Picnic by John Greiner

He told me to hook up with the hangman, hang and get the lay of the land,; I did and now there’s nothing more to do than cross the river with him in tow. He was a real mystery maker with that mask of his, now there’s not much left of him. He’s not even worth the myths made in dime store Western novels. The air around the hangman is starting to go bad and my cologne isn’t doing much to help the situation. When I started out on this crossing my only concern was for the free lunch on the other side, but now that my stomach is starting to turn I’m not sure that I’ll be able to hold down the cold cuts and coleslaw that they promised would be laid out for my arrival.. I’m a real sucker. They’re going to get my labor cheap. Here I am, going across as straight as I can and they probably never planned on playing it straight on their end of the line. They know what’s up. I bet you that they never even went to the supermarket to get the fixings for the picnic they promised me. I wish that I had a slaughter house hunger, so that this would be worthwhile. I just need to get this job done, no matter what it costs me. I think that I’m going to lose my breakfast. This journey is going to end with me in the hole. I’m not even sure how I’m going to make it back across the river once this job is done. I never discussed that particular with them when I signed on.

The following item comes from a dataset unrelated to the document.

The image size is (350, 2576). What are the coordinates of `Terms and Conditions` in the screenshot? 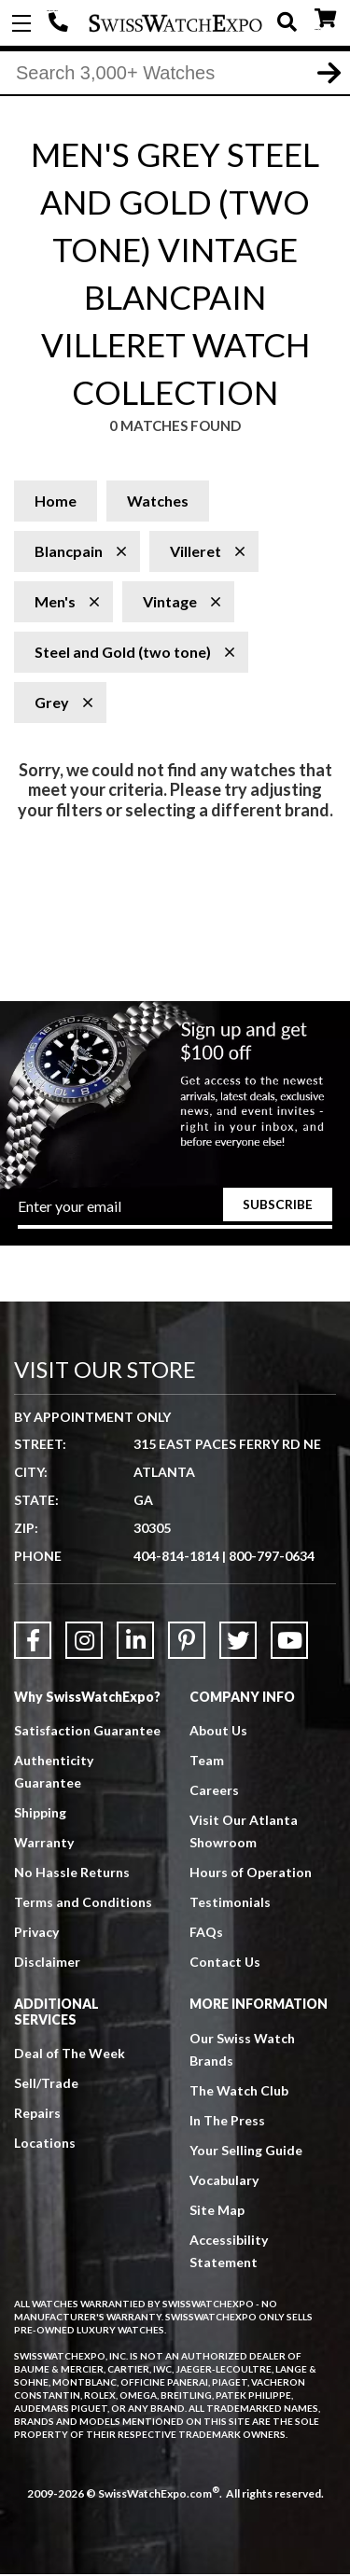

John Greiner is a writer living in Queens, NY.  He was educated at the New School for Social Research.  Greiner’s work has appeared in Sand Journal, Empty Mirror, Sensitive Skin, Unarmed, Street Value and numerous other magazines. His books of poetry include Turnstile Burlesque (Crisis Chronicles Press) and Bodega Roses (Good Cop/Bad Cop Press).  His collaborative work with photographer Carrie Crow has appeared at the Tate Liverpool, the Queens Museum and in galleries in New York, Los Angeles, Venice, Paris, Berlin and Hamburg.